Public mental health spending in England too low, says Mind
Local authorities in England spend an "unacceptably low" amount of money on public mental health, according to the charity Mind.
A report by the charity says on average just 1.4% of public health budgets is spent on mental health.
Public Health England welcomed the report and said there should be more investment at the local level.
The Local Government Association said councils did many positive things that the report had not recognised.
Public mental health includes interventions to prevent mental health problems, promote good mental health and ensure good physical health for people with mental health issues.
During NHS reforms in April 2013, the responsibility for this moved from primary care trusts to local government.
Of the 152 local authorities in England, 86 replied to Mind's freedom of information requests about public mental health budgets.
According to the charity, local authorities plan to spend £76m on increasing physical activity, £160m on anti-smoking initiatives and £671m on sexual health services in 2014/15. This compares with just £40m on public mental health.
Mind said spending on preventing mental health problems was just as important as physical health - particularly for vulnerable groups.
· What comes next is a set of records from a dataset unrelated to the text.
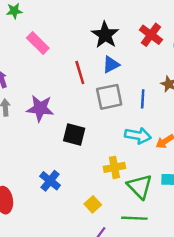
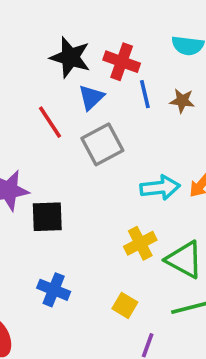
red cross: (151, 35) -> (122, 62), moved
blue line: (143, 99) -> (145, 94), moved
black square: (74, 134) -> (47, 217), moved

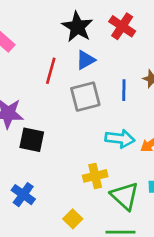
red cross: (122, 62) -> (122, 26), moved
blue line: (145, 94) -> (124, 90), moved
red line: (50, 122) -> (51, 71), turned 35

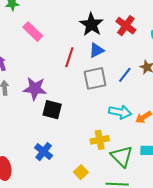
blue line: (124, 90) -> (125, 75), turned 35

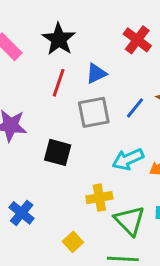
black star: (91, 24) -> (59, 39), moved
black square: (52, 110) -> (58, 152), moved
cyan arrow: (120, 112) -> (128, 159), turned 145

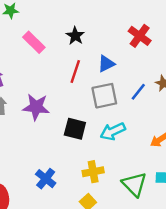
black star: (59, 39) -> (75, 36), size x0.7
cyan arrow: (128, 159) -> (113, 131), moved
yellow cross: (99, 198) -> (93, 172), moved

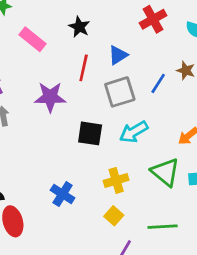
red cross: (140, 36) -> (153, 19), turned 30
purple star: (36, 107) -> (50, 97), moved
green triangle: (134, 184) -> (165, 172), moved

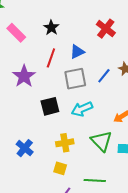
red cross: (153, 19) -> (106, 29), turned -30
purple star: (50, 97) -> (24, 76), turned 30
black square: (90, 133) -> (50, 106), turned -30
yellow square: (114, 216) -> (60, 168), turned -32

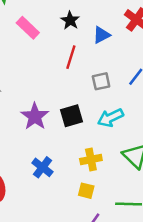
blue triangle: (77, 52) -> (101, 35), moved
purple star: (24, 76) -> (35, 116), moved
gray square: (75, 79) -> (101, 81), size x0.7

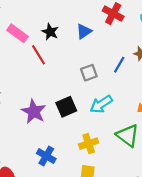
black star: (70, 20) -> (50, 32), moved
red line: (71, 57) -> (38, 55), moved, turned -42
Mind chief executive Paul Farmer said: "Mind's findings show that while local authorities are happy to spend on preventing physical health problems, their equivalent spending on mental health is unacceptably low.
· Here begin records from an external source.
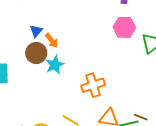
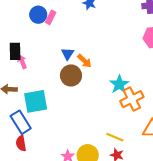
cyan star: (55, 65) -> (119, 84), moved

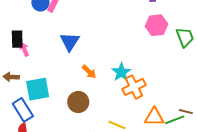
blue triangle: (68, 54) -> (70, 42), size x1.5
orange arrow: (84, 61) -> (89, 72), moved
brown circle: (71, 75) -> (78, 102), moved

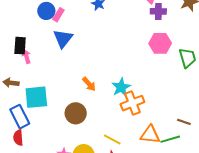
blue triangle: (70, 42) -> (63, 39), moved
brown line: (186, 112) -> (184, 122), moved

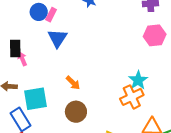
orange arrow: (89, 84) -> (73, 83), moved
cyan star: (121, 87) -> (138, 80), moved

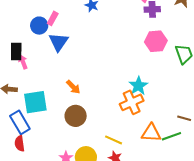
blue circle: (39, 12) -> (39, 26), moved

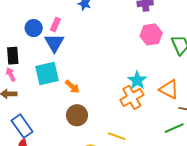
pink rectangle: (53, 18) -> (55, 25), moved
pink arrow: (23, 62) -> (11, 74), moved
cyan square: (35, 102) -> (47, 73), moved
orange triangle: (151, 133) -> (169, 89), moved, turned 30

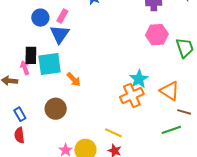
black rectangle: (13, 56) -> (31, 55), moved
pink arrow: (11, 74) -> (25, 68), moved
brown circle: (77, 115) -> (56, 109), moved
blue rectangle: (22, 126) -> (20, 114), size x0.6

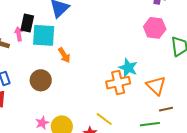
cyan star: (139, 79) -> (128, 68), turned -30
brown line: (184, 112) -> (166, 109), turned -40
yellow line: (113, 133) -> (104, 119), moved

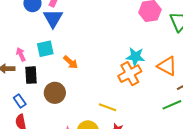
black rectangle: (27, 23) -> (31, 75), moved
cyan square: (44, 35) -> (45, 49), size x0.7
yellow line: (104, 119) -> (108, 107), moved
"Local authorities need much clearer guidance and support on how best to tackle mental health problems.
"We want the next government to introduce a national strategy to ensure local authorities know what to do and use their budgets to prevent mental health problems developing."
Councillor Izzi Seccombe of the Local Government Association said: "While we welcome a discussion about public mental health, we think the focus of this report is too narrow.
"There are many things that councils do that impact positively on mental health but might not come with a mental health 'badge'.
"We would support the development of a national strategy that gives greater attention and focus to promoting mental health but would caution against any approach which dictates to local authorities and public health teams how to use their health promotion budgets."
Gregory Henderson of Public Health England said: "PHE welcomes this important report as it clearly underlines the need for more local investment in improving the public's mental health.
"The old adage 'prevention is better than cure' is also very much true for mental health and more needs to be done to help individuals, families and communities maintain and gain good mental health.
"There is good evidence on what local areas should be investing in and PHE is working in partnership to develop a national approach."
In 2015 Mind plans to train hairdressers, pub landlords, beauty therapists and restaurant staff to spot the signs of people struggling with mental health issues and to offer advice on local support services.
The project will run in Tameside, Oldham and Glossop and is based on a similar scheme that began in Norfolk in 2015. The Norfolk team trained more than 200 people in mental health first aid skills, providing guidance on listening techniques and how to identify the signs and symptoms of common mental health problems.